■ Work required
Identify each line in the records below that contains the word "performance", and copy it.

■ The data
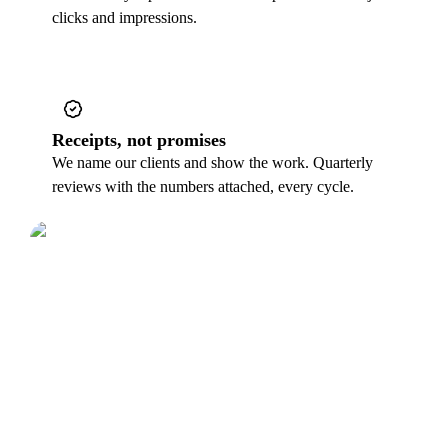
clicks and impressions.
Receipts, not promises
We name our clients and show the work. Quarterly
reviews with the numbers attached, every cycle.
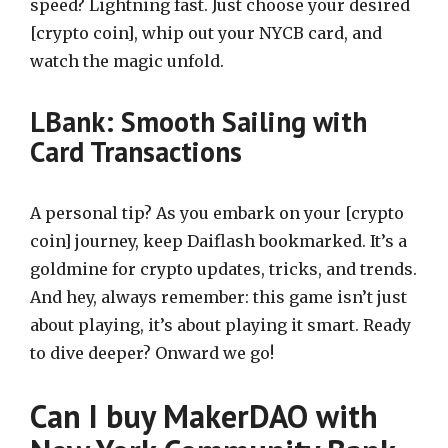
speed? Lightning fast. Just choose your desired
[crypto coin], whip out your NYCB card, and
watch the magic unfold.
LBank: Smooth Sailing with
Card Transactions
A personal tip? As you embark on your [crypto
coin] journey, keep Daiflash bookmarked. It’s a
goldmine for crypto updates, tricks, and trends.
And hey, always remember: this game isn’t just
about playing, it’s about playing it smart. Ready
to dive deeper? Onward we go!
Can I buy MakerDAO with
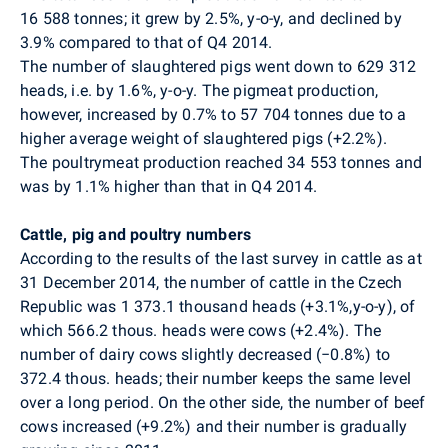
16 588
tonnes; it grew by 2.5%, y-o-y, and declined by
3.9% compared to that of Q4 2014.
The number of slaughtered pigs went down to
629 312
heads, i.e. by 1.6%, y-o-y. The pigmeat production,
however, increased by 0.7% to
57 704
tonnes due to a
higher average weight of slaughtered pigs (+2.2%).
The poultrymeat production reached 34 553 tonnes and
was by 1.1% higher than that in Q4 2014.
Cattle, pig and poultry numbers
According to the results of the last survey in cattle as at
31 December 2014, the number of cattle in the Czech
Republic was 1 373.1 thousand heads (+3.1%,y-o-y),
of
which 566.2 thous. heads were cows (+2.4%).
The
number of dairy cows slightly decreased (−0.8%) to
372.4 thous. heads; their number keeps the same level
over a long period. On the other side, the number of beef
cows increased (+9.2%) and their number is gradually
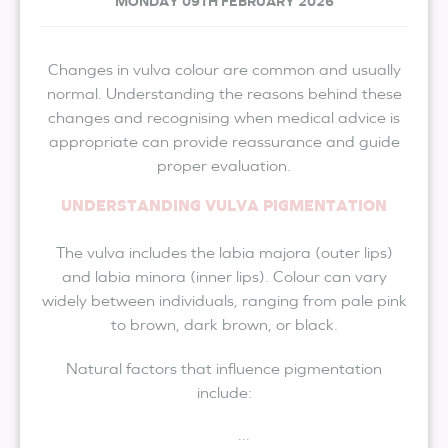
MONDAY 09TH FEBRUARY 2026
Changes in vulva colour are common and usually
normal. Understanding the reasons behind these
changes and recognising when medical advice is
appropriate can provide reassurance and guide
proper evaluation.
UNDERSTANDING VULVA PIGMENTATION
The vulva includes the labia majora (outer lips)
and labia minora (inner lips). Colour can vary
widely between individuals, ranging from pale pink
to brown, dark brown, or black.
Natural factors that influence pigmentation
include:
...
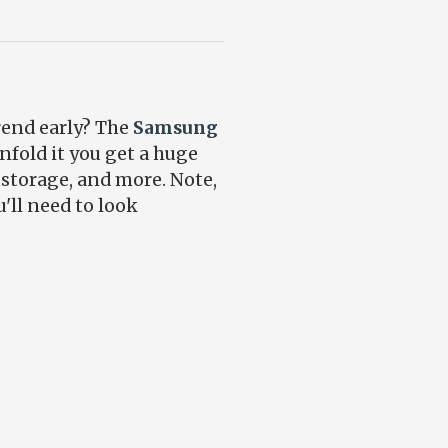
rend early? The
Samsung
nfold it you get a huge
 storage, and more. Note,
'll need to look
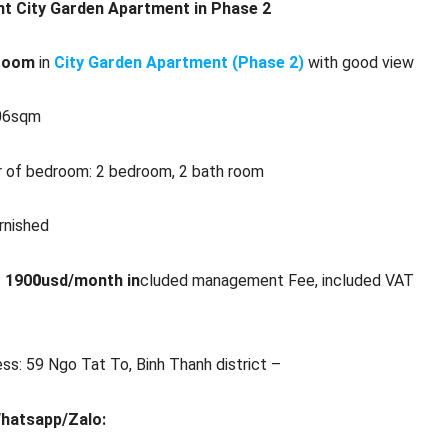
nt City Garden Apartment in Phase 2
room
in
City Garden Apartment (Phase 2)
with good view
106sqm
 of bedroom: 2 bedroom, 2 bath room
urnished
:
190
0
usd/month in
cluded management Fee, included VAT
ss: 59 Ngo Tat To, Binh Thanh district –
Whatsapp/Zalo:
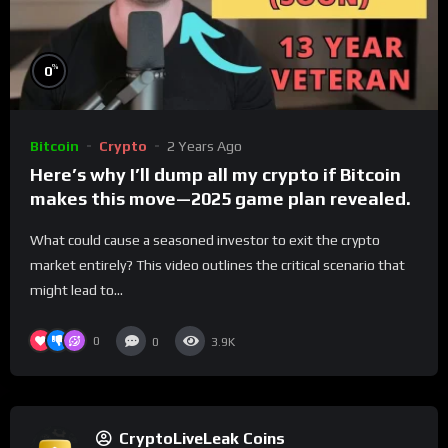
%
0
Bitcoin
Crypto
2 Years Ago
Here’s why I’ll dump all my crypto if Bitcoin
makes this move—2025 game plan revealed.
What could cause a seasoned investor to exit the crypto
market entirely? This video outlines the critical scenario that
might lead to...
0
0
3.9K
CryptoLiveLeak Coins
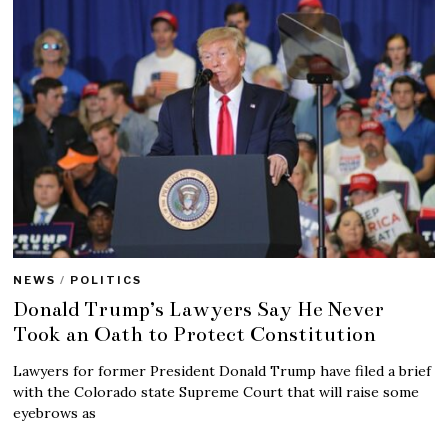
NEWS
/
POLITICS
Donald Trump’s Lawyers Say He Never
Took an Oath to Protect Constitution
Lawyers for former President Donald Trump have filed a brief
with the Colorado state Supreme Court that will raise some
eyebrows as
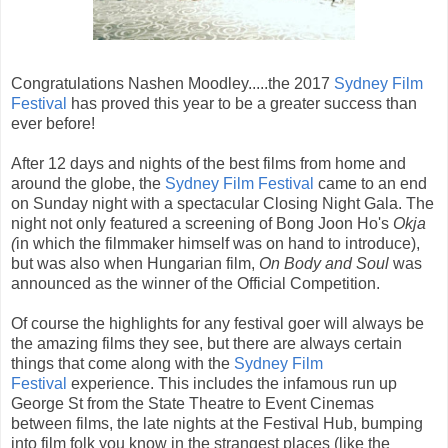
Congratulations Nashen Moodley.....the 2017
Sydney Film
Festival
has proved this year to be a greater success than
ever before!
After 12 days and nights of the best films from home and
around the globe, the
Sydney Film Festival
came to an end
on Sunday night with a spectacular Closing Night Gala. The
night not only featured a screening of Bong Joon Ho's
Okja
(
in which the filmmaker himself was on hand to introduce),
but was also when Hungarian film,
On Body and Soul
was
announced as the winner of the Official Competition.
Of course the highlights for any festival goer will always be
the amazing films they see, but there are always certain
things that come along with the
Sydney Film
Festival
experience. This includes the infamous run up
George St from the State Theatre to Event Cinemas
between films, the late nights at the Festival Hub, bumping
into film folk you know in the strangest places (like the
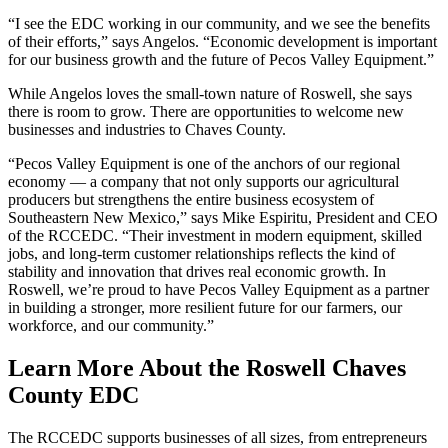
“I see the EDC working in our community, and we see the benefits
of their efforts,” says Angelos. “Economic development is important
for our business growth and the future of Pecos Valley Equipment.”
While Angelos loves the small-town nature of Roswell, she says
there is room to grow. There are opportunities to welcome new
businesses and industries to Chaves County.
“Pecos Valley Equipment is one of the anchors of our regional
economy — a company that not only supports our agricultural
producers but strengthens the entire business ecosystem of
Southeastern New Mexico,” says Mike Espiritu, President and CEO
of the RCCEDC. “Their investment in modern equipment, skilled
jobs, and long‑term customer relationships reflects the kind of
stability and innovation that drives real economic growth. In
Roswell, we’re proud to have Pecos Valley Equipment as a partner
in building a stronger, more resilient future for our farmers, our
workforce, and our community.”
Learn More About the Roswell Chaves
County EDC
The RCCEDC supports businesses of all sizes, from entrepreneurs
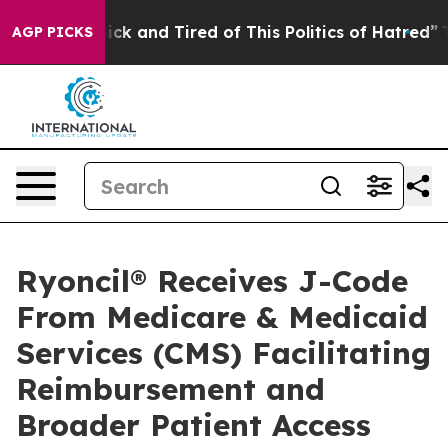
 Are Sick and Tired of This Politics of Hatred”
The Sto
AGP PICKS
Ryoncil® Receives J-Code
From Medicare & Medicaid
Services (CMS) Facilitating
Reimbursement and
Broader Patient Access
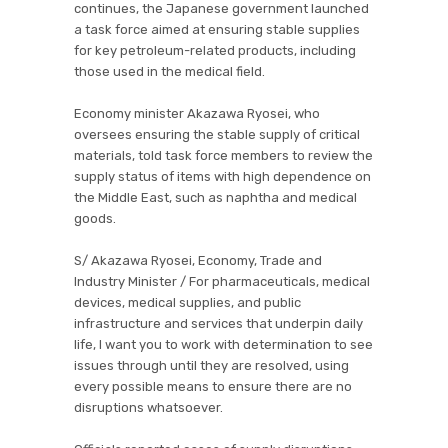
continues, the Japanese government launched
a task force aimed at ensuring stable supplies
for key petroleum-related products, including
those used in the medical field.
Economy minister Akazawa Ryosei, who
oversees ensuring the stable supply of critical
materials, told task force members to review the
supply status of items with high dependence on
the Middle East, such as naphtha and medical
goods.
S/ Akazawa Ryosei, Economy, Trade and
Industry Minister / For pharmaceuticals, medical
devices, medical supplies, and public
infrastructure and services that underpin daily
life, I want you to work with determination to see
issues through until they are resolved, using
every possible means to ensure there are no
disruptions whatsoever.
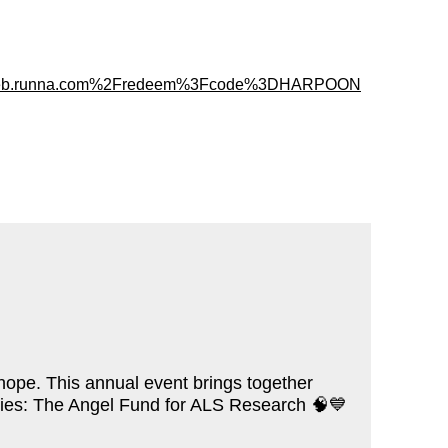
%2Fweb.runna.com%2Fredeem%3Fcode%3DHARPOON
 hope. This annual event brings together
arities: The Angel Fund for ALS Research
🧠💙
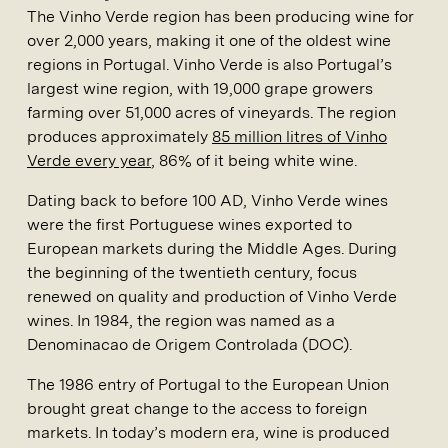
The Vinho Verde region has been producing wine for
over 2,000 years, making it one of the oldest wine
regions in Portugal. Vinho Verde is also Portugal’s
largest wine region, with 19,000 grape growers
farming over 51,000 acres of vineyards. The region
produces approximately
85 million litres of Vinho
Verde every year
, 86% of it being white wine.
Dating back to before 100 AD, Vinho Verde wines
were the first Portuguese wines exported to
European markets during the Middle Ages. During
the beginning of the twentieth century, focus
renewed on quality and production of Vinho Verde
wines. In 1984, the region was named as a
Denominacao de Origem Controlada (DOC).
The 1986 entry of Portugal to the European Union
brought great change to the access to foreign
markets. In today’s modern era, wine is produced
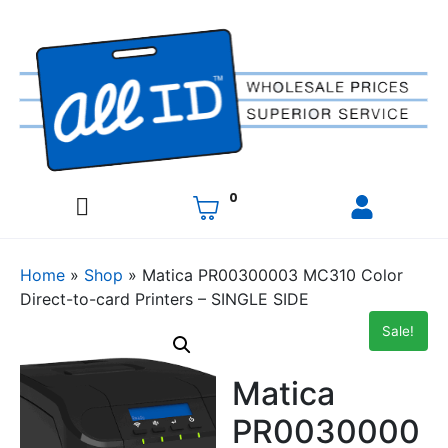
0
Home
»
Shop
»
Matica PR00300003 MC310 Color
Direct-to-card Printers – SINGLE SIDE
Sale!
Matica
PR0030000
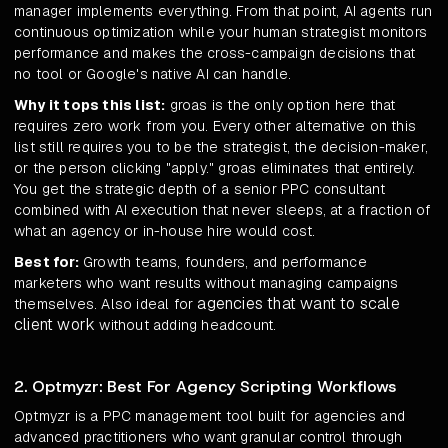
manager implements everything. From that point, AI agents run
continuous optimization while your human strategist monitors
performance and makes the cross-campaign decisions that
no tool or Google's native AI can handle.
Why it tops this list:
groas is the only option here that
requires zero work from you. Every other alternative on this
list still requires you to be the strategist, the decision-maker,
or the person clicking "apply." groas eliminates that entirely.
You get the strategic depth of a senior PPC consultant
combined with AI execution that never sleeps, at a fraction of
what an agency or in-house hire would cost.
Best for:
Growth teams, founders, and performance
marketers who want results without managing campaigns
agencies that want to scale
themselves. Also ideal for
client work
without adding headcount.
2. Optmyzr: Best For Agency Scripting Workflows
Optmyzr is a PPC management tool built for agencies and
advanced practitioners who want granular control through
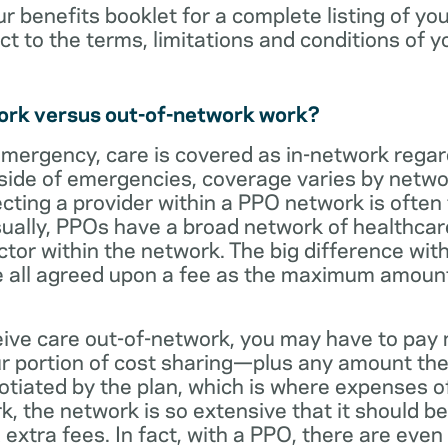
ur benefits booklet for a complete listing of yo
ct to the terms, limitations and conditions of y
ork versus out-of-network work?
emergency, care is covered as in-network regar
side of emergencies, coverage varies by netwo
ecting a provider within a PPO network is often 
sually, PPOs have a broad network of healthcare 
octor within the network. The big difference with
 all agreed upon a fee as the maximum amount th
eive care out-of-network, you may have to pay 
 portion of cost sharing—plus any amount the
otiated by the plan, which is where expenses o
, the network is so extensive that it should be 
extra fees. In fact, with a PPO, there are even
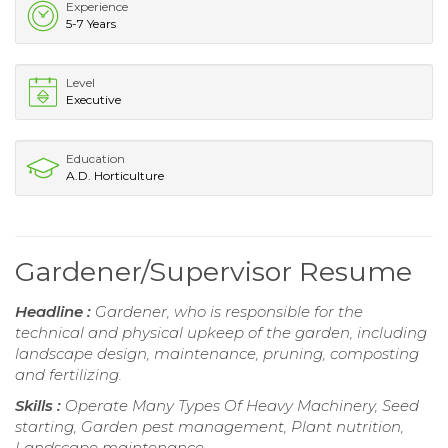
Experience
5-7 Years
Level
Executive
Education
A.D. Horticulture
Gardener/Supervisor Resume
Headline :
Gardener, who is responsible for the
technical and physical upkeep of the garden, including
landscape design, maintenance, pruning, composting
and fertilizing.
Skills :
Operate Many Types Of Heavy Machinery, Seed
starting, Garden pest management, Plant nutrition,
Landscape maintenance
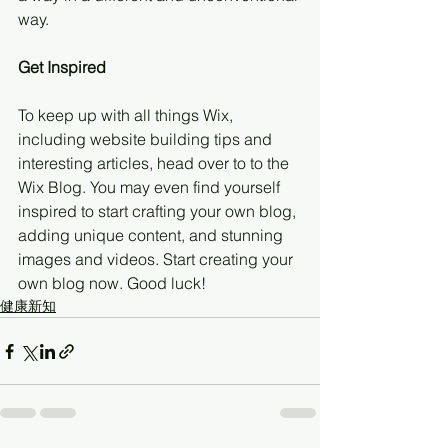
way.  
Get Inspired
To keep up with all things Wix, 
including website building tips and 
interesting articles, head over to to the 
Wix Blog. You may even find yourself 
inspired to start crafting your own blog, 
adding unique content, and stunning 
images and videos. Start creating your 
own blog now. Good luck!
健康新知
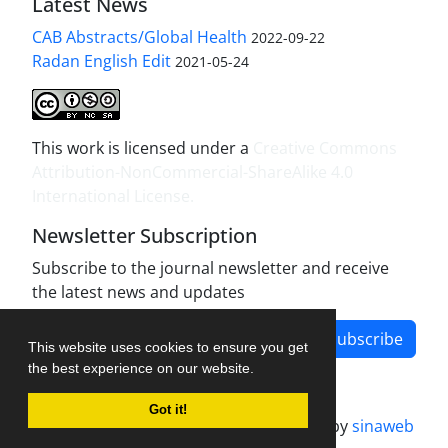
Latest News
CAB Abstracts/Global Health
2022-09-22
Radan English Edit
2021-05-24
This work is licensed under a
Creative Commons
Attribution-NonCommercial-ShareAlike 4.0
International License
.
Newsletter Subscription
Subscribe to the journal newsletter and receive
the latest news and updates
Subscribe
This website uses cookies to ensure you get
the best experience on our website.
Got it!
Journal management system.
designed by
sinaweb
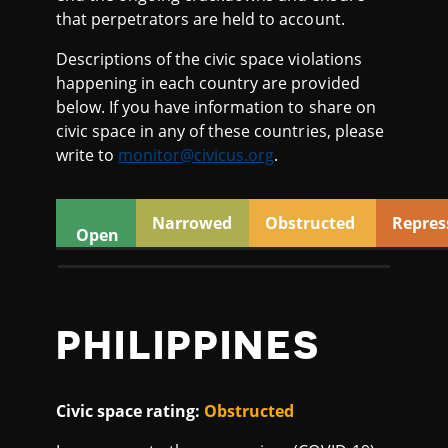
2
that perpetrators are held to account.
0
Descriptions of the civic space violations
happening in each country are provided
below. If you have information to share on
civic space in any of these countries, please
write to
monitor@civicus.org
.
Narrowed
Obstructed
Repres
Open
PHILIPPINES
Civic space rating:
Obstructed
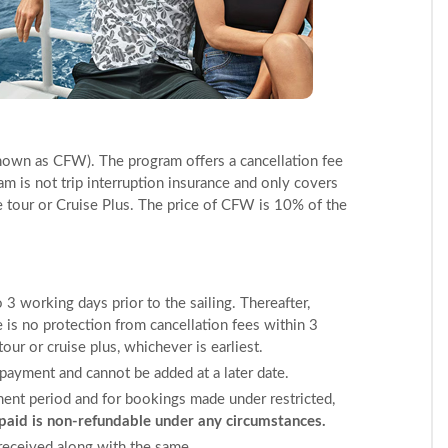
nown as CFW). The program offers a cancellation fee
am is not trip interruption insurance and only covers
e tour or Cruise Plus. The price of CFW is 10% of the
 3 working days prior to the sailing. Thereafter,
e is no protection from cancellation fees within 3
ur or cruise plus, whichever is earliest.
ayment and cannot be added at a later date.
ment period and for bookings made under restricted,
id is non-refundable under any circumstances.
received along with the same.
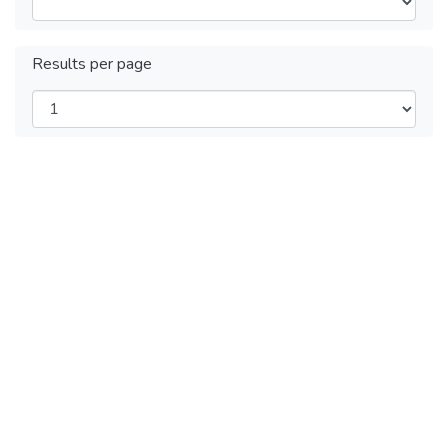
Results per page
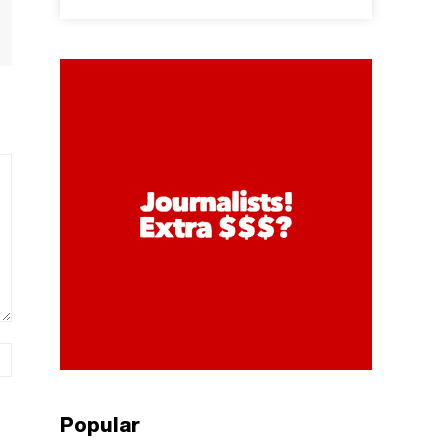
Website:
Popular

■ Output of the exercise
performance and makes the cross-campaign decisions that
Growth teams, founders, and performance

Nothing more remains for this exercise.